What’s Taking So Long

While Sun’s Web Server has a very nice threading model, once a worker thread is processing a specific request it will continue working on that request even if it takes a while or blocks.

This is rarely an issue. Static content is served very quickly and code which generates dynamic application content needs to be written so it responds prompt ly. If the application code takes a long time to generate response data the site has more problems than one, so the web application developers have a motivation to keep it snappy.

But what if you do have a bad application which occasionally does take a long time? As requests come in and worker thread go off to process them, each long-running request ties up another worker thread. If requests are coming in faster than the application code can process them, eventually the Web Server will have all its worker threads busy on existing connections.

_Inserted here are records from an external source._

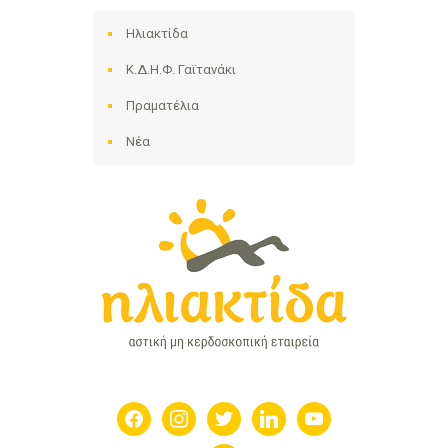
Ηλιακτίδα
Κ.Δ.Η.Φ. Γαϊτανάκι
Πραματέλια
Νέα
facebook
instagram
twitter
linkedin
youtube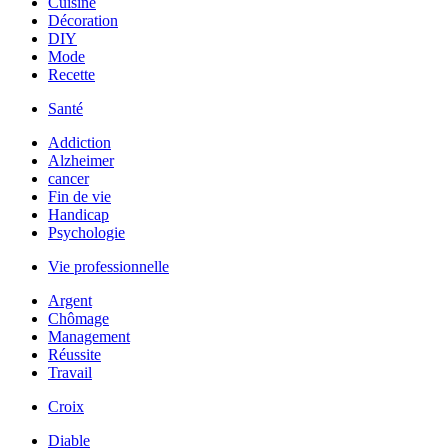
Cuisine
Décoration
DIY
Mode
Recette
Santé
Addiction
Alzheimer
cancer
Fin de vie
Handicap
Psychologie
Vie professionnelle
Argent
Chômage
Management
Réussite
Travail
Croix
Diable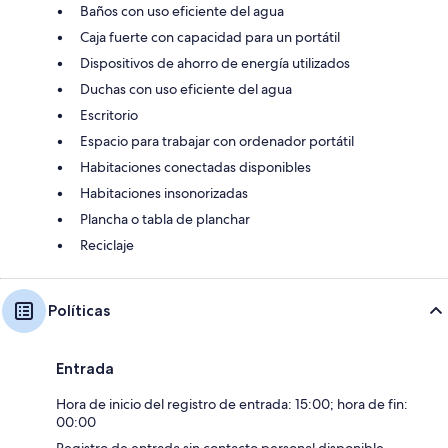
Baños con uso eficiente del agua
Caja fuerte con capacidad para un portátil
Dispositivos de ahorro de energía utilizados
Duchas con uso eficiente del agua
Escritorio
Espacio para trabajar con ordenador portátil
Habitaciones conectadas disponibles
Habitaciones insonorizadas
Plancha o tabla de planchar
Reciclaje
Políticas
Entrada
Hora de inicio del registro de entrada: 15:00; hora de fin:
00:00
Registro de entrada sin contacto personal disponible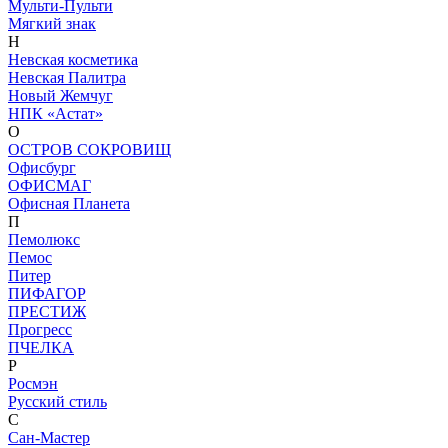
Мульти-Пульти
Мягкий знак
Н
Невская косметика
Невская Палитра
Новый Жемчуг
НПК «Астат»
О
ОСТРОВ СОКРОВИЩ
Офисбург
ОФИСМАГ
Офисная Планета
П
Пемолюкс
Пемос
Питер
ПИФАГОР
ПРЕСТИЖ
Прогресс
ПЧЕЛКА
Р
Росмэн
Русский стиль
С
Сан-Мастер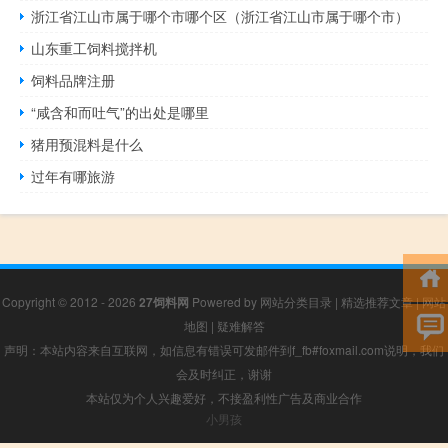
浙江省江山市属于哪个市哪个区（浙江省江山市属于哪个市）
山东重工饲料搅拌机
饲料品牌注册
“咸含和而吐气”的出处是哪里
猪用预混料是什么
过年有哪旅游
Copyright © 2012 - 2026
27饲料网
Powered by
网站分类目录
|
精选推荐文章
|
网站
地图
|
疑难解答
声明：本站内容来自互联网，如信息有错误可发邮件到f_fb#foxmail.com说明，我们
会及时纠正，谢谢
本站仅为个人兴趣爱好，不接盈利性广告及商业合作
小男孩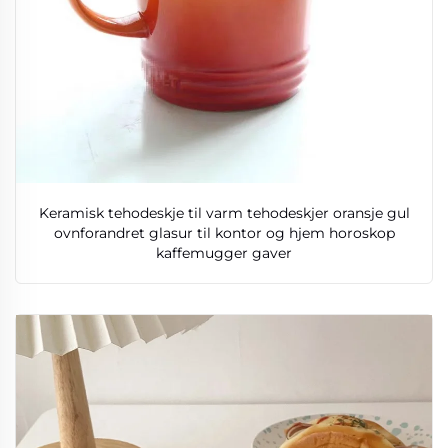
Keramisk tehodeskje til varm tehodeskjer oransje gul
ovnforandret glasur til kontor og hjem horoskop
kaffemugger gaver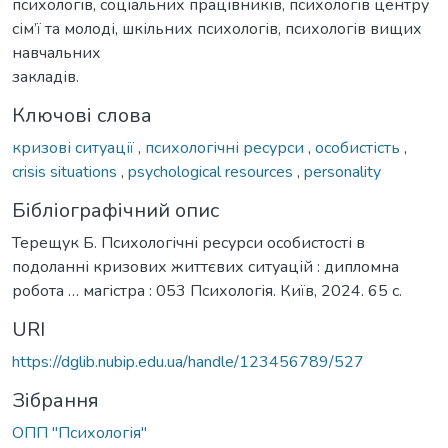
психологів, соціальних працівників, психологів центру
сім’ї та молоді, шкільних психологів, психологів вищих
навчальних
закладів.
Ключові слова
кризові ситуації
,
психологічні ресурси
,
особистість
,
crisis situations
,
psychological resources
,
personality
Бібліографічний опис
Терещук Б. Психологічні ресурси особистості в
подоланні кризових життєвих ситуацій : дипломна
робота … магістра : 053 Психологія. Київ, 2024. 65 с.
URI
https://dglib.nubip.edu.ua/handle/123456789/527
Зібрання
ОПП "Психологія"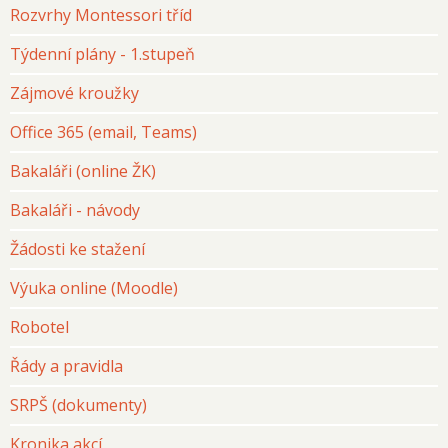
Rozvrhy Montessori tříd
Týdenní plány - 1.stupeň
Zájmové kroužky
Office 365 (email, Teams)
Bakaláři (online ŽK)
Bakaláři - návody
Žádosti ke stažení
Výuka online (Moodle)
Robotel
Řády a pravidla
SRPŠ (dokumenty)
Kronika akcí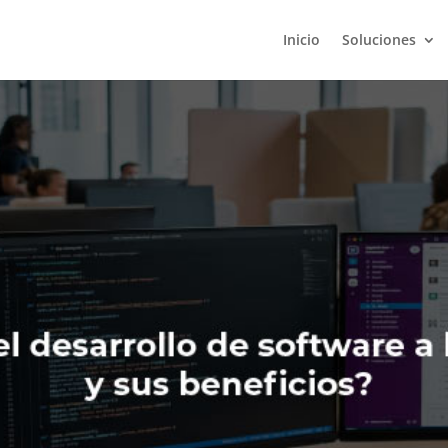
Inicio
Soluciones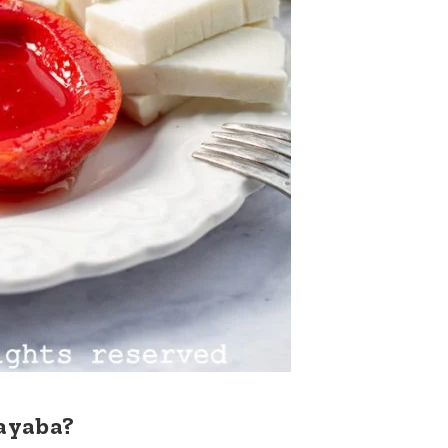
uayaba?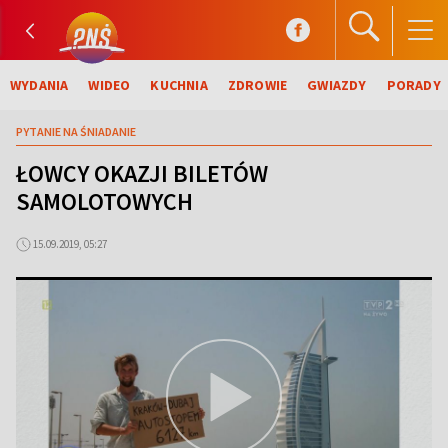
WYDANIA
WIDEO
KUCHNIA
ZDROWIE
GWIAZDY
PORADY
PYTANIE NA ŚNIADANIE
ŁOWCY OKAZJI BILETÓW
SAMOLOTOWYCH
15.09.2019, 05:27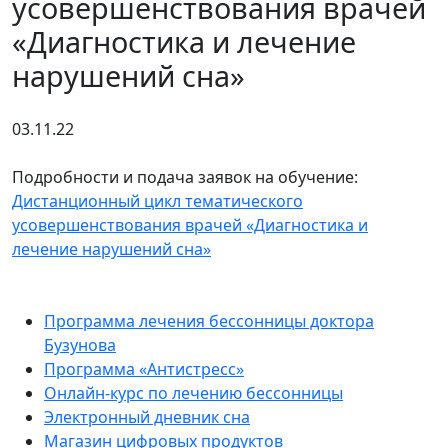
усовершенствования врачей
«Диагностика и лечение
нарушений сна»
03.11.22
Подробности и подача заявок на обучение:
Дистанционный цикл тематического
усовершенствования врачей «Диагностика и
лечение нарушений сна»
Программа лечения бессонницы доктора
Бузунова
Программа «Антистресс»
Онлайн-курс по лечению бессонницы
Электронный дневник сна
Магазин цифровых продуктов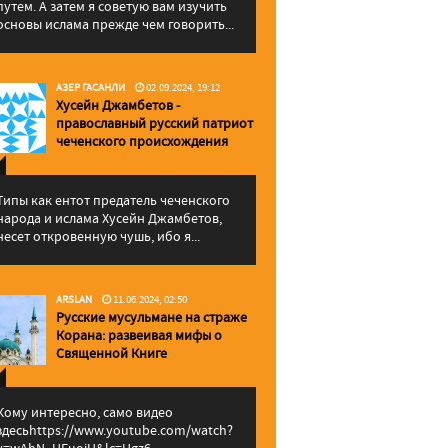
путем. А затем я советую вам изучить
основы ислама прежде чем говорить...
АЗЕР ГАСАНЛИ
02.09.2024, 19:12
Хусейн Джамбетов -
православный русский патриот
чеченского происхождения
Типы как ентот предатель чеченского
народа и ислама Хусейн Джамбетов,
несет откровенную чушь, ибо я...
ARSLAN
11.06.2024, 02:50
Русские мусульмане на страже
Корана: pазвеивая мифы о
Священной Книге
Кому интересно, само видео
здесьhttps://www.youtube.com/watch?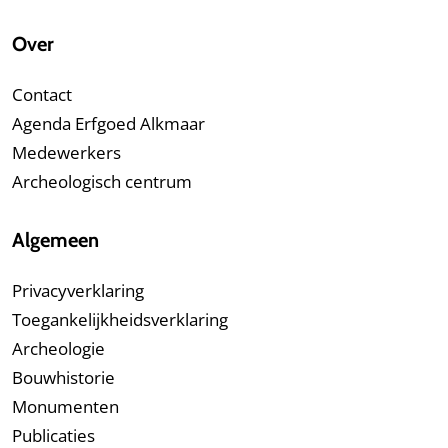
Over
Contact
Agenda Erfgoed Alkmaar
Medewerkers
Archeologisch centrum
Algemeen
Privacyverklaring
Toegankelijkheidsverklaring
Archeologie
Bouwhistorie
Monumenten
Publicaties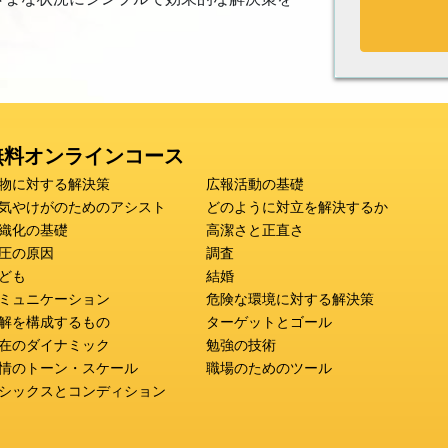
無料オンラインコース
物に対する解決策
広報活動の基礎
気やけがのためのアシスト
どのように対立を解決するか
織化の基礎
高潔さと正直さ
圧の原因
調査
ども
結婚
ミュニケーション
危険な環境に対する解決策
解を構成するもの
ターゲットとゴール
在のダイナミック
勉強の技術
情のトーン・スケール
職場のためのツール
シックスとコンディション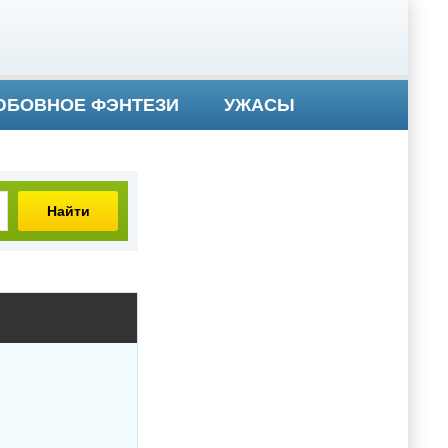
БОВНОЕ ФЭНТЕЗИ
УЖАСЫ
Найти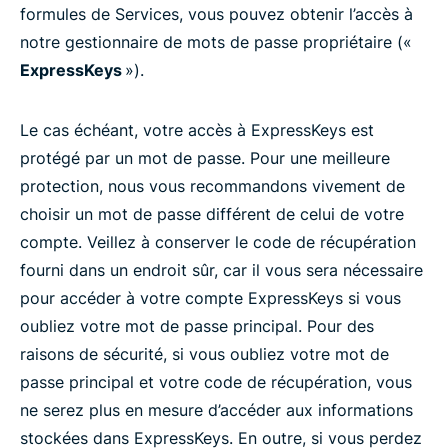
formules de Services, vous pouvez obtenir l’accès à
notre gestionnaire de mots de passe propriétaire («
ExpressKeys
»).
Le cas échéant, votre accès à ExpressKeys est
protégé par un mot de passe. Pour une meilleure
protection, nous vous recommandons vivement de
choisir un mot de passe différent de celui de votre
compte. Veillez à conserver le code de récupération
fourni dans un endroit sûr, car il vous sera nécessaire
pour accéder à votre compte ExpressKeys si vous
oubliez votre mot de passe principal. Pour des
raisons de sécurité, si vous oubliez votre mot de
passe principal et votre code de récupération, vous
ne serez plus en mesure d’accéder aux informations
stockées dans ExpressKeys. En outre, si vous perdez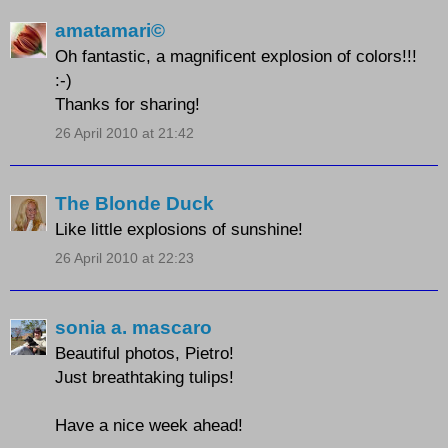
amatamari©
Oh fantastic, a magnificent explosion of colors!!!
:-)
Thanks for sharing!
26 April 2010 at 21:42
The Blonde Duck
Like little explosions of sunshine!
26 April 2010 at 22:23
sonia a. mascaro
Beautiful photos, Pietro!
Just breathtaking tulips!
Have a nice week ahead!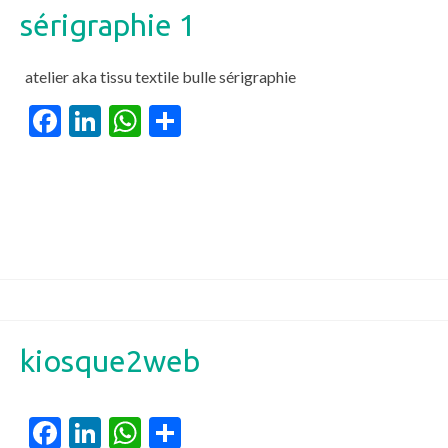
sérigraphie 1
atelier aka tissu textile bulle sérigraphie
Facebook
LinkedIn
WhatsApp
Partager
kiosque2web
Facebook
LinkedIn
WhatsApp
Partager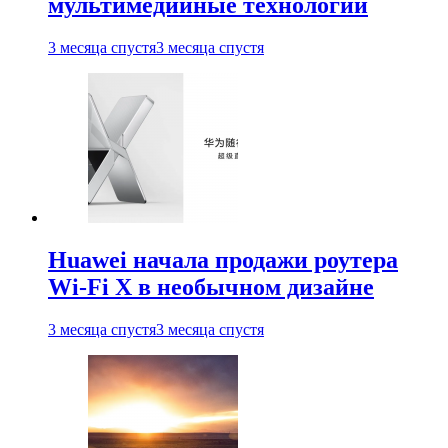
мультимедийные технологии
3 месяца спустя
3 месяца спустя
Huawei начала продажи роутера
Wi-Fi X в необычном дизайне
3 месяца спустя
3 месяца спустя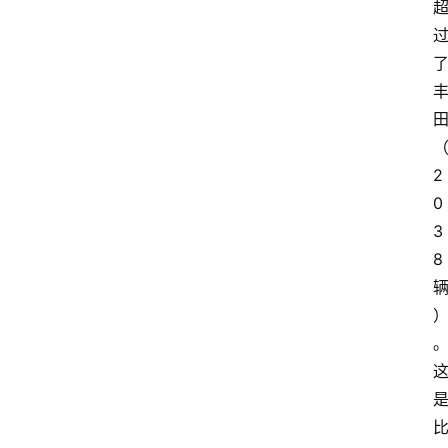
2
0
3
8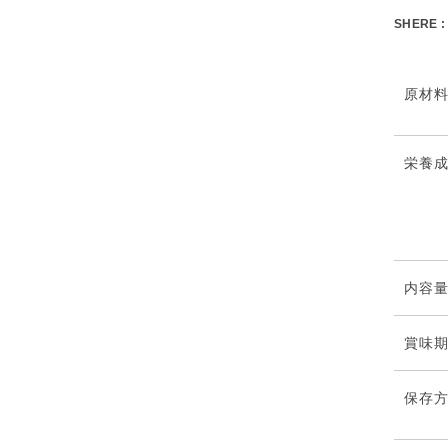
SHERE :
原材
栄養
内容
賞味
保存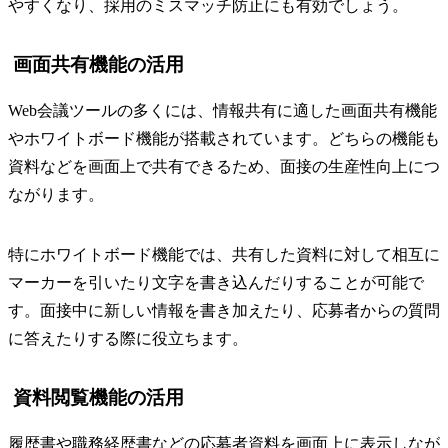
やすくなり、採用のミスマッチ防止にも有効でしょう。
画面共有機能の活用
Web会議ツールの多くには、情報共有に適した画面共有機能
やホワイトボード機能が搭載されています。どちらの機能も
資料などを画面上で共有できるため、面接の生産性向上につ
ながります。
特にホワイトボード機能では、共有した資料に対して相互に
マーカーを引いたり文字を書き込んだりすることが可能で
す。面接中に新しい情報を書き加えたり、応募者からの質問
に答えたりする際に役立ちます。
資料閲覧機能の活用
履歴書や職務経歴書などの応募者資料を画面上に表示しなが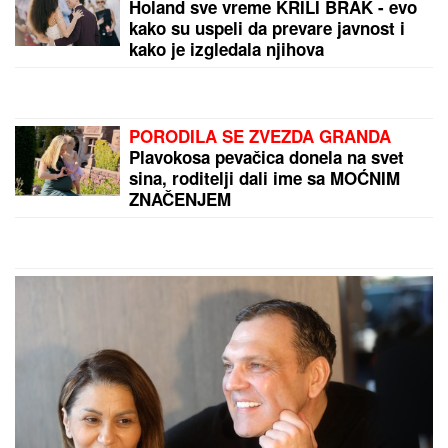
DROGIRAN IZAZVAO SUDAR, JEDNA OSOBA
POGINULA
Vozač iz Novog Pazara uhapšen u
Ulcinju: U nesreći dvoje povređeno
by Aklamator
PREPORUKA ZA VAS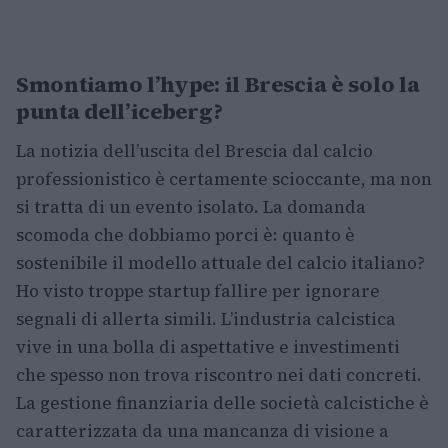
Smontiamo l’hype: il Brescia è solo la
punta dell’iceberg?
La notizia dell’uscita del Brescia dal calcio
professionistico è certamente scioccante, ma non
si tratta di un evento isolato. La domanda
scomoda che dobbiamo porci è: quanto è
sostenibile il modello attuale del calcio italiano?
Ho visto troppe startup fallire per ignorare
segnali di allerta simili. L’industria calcistica
vive in una bolla di aspettative e investimenti
che spesso non trova riscontro nei dati concreti.
La gestione finanziaria delle società calcistiche è
caratterizzata da una mancanza di visione a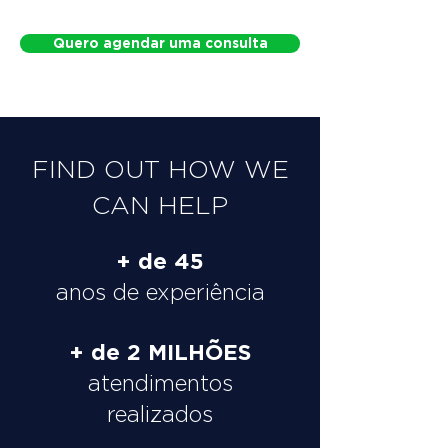
Quero agendar uma consulta
FIND OUT HOW WE
CAN HELP
+ de 45
anos de experiência
+ de 2 MILHÕES
atendimentos
realizados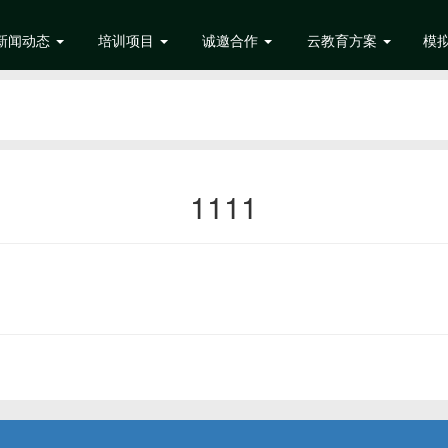
新闻动态
培训项目
诚邀合作
云教育方案
模
1111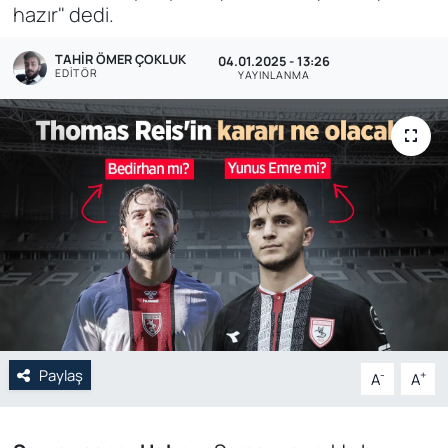
hazır" dedi.
Genel
TAHIR ÖMER ÇOKLUK
04.01.2025 - 13:26
EDITÖR
YAYINLANMA
Gündem
Özel Haber
POLİTİKA
Siyaset
Spor
Web Tv
Paylaş
-
+
A
A
Yerel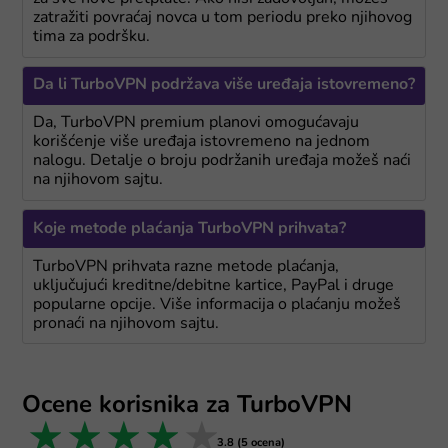
zatražiti povraćaj novca u tom periodu preko njihovog
tima za podršku.
Da li TurboVPN podržava više uređaja istovremeno?
Da, TurboVPN premium planovi omogućavaju
korišćenje više uređaja istovremeno na jednom
nalogu. Detalje o broju podržanih uređaja možeš naći
na njihovom sajtu.
Koje metode plaćanja TurboVPN prihvata?
TurboVPN prihvata razne metode plaćanja,
uključujući kreditne/debitne kartice, PayPal i druge
popularne opcije. Više informacija o plaćanju možeš
pronaći na njihovom sajtu.
Ocene korisnika za TurboVPN
1 star
2 stars
3 stars
4 stars
5 stars
3.8 (5 ocena)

As you can infer from Basant’s blog entry, the server will still continue accepting new connections because the acceptor thread(s) are separate from the worker threads, so it is still accepting new connections. But there won’t be any spare worker threads to take that new connection from the connection queue.

If you’re the client making the request, you’ll experience the server accepting your request but it won’t answer for a (possibly long) while. Specifically, until one of the previous long-running requests finally completes and a worker thread frees up to take on your request (and of course, there may be many other pending requests piled up).

If this is happening with your application one option is to check the perfdump output
and see which requests are taking a while. But, as these things are bound to do, it’ll probably happen sporadically and never when you’re watching.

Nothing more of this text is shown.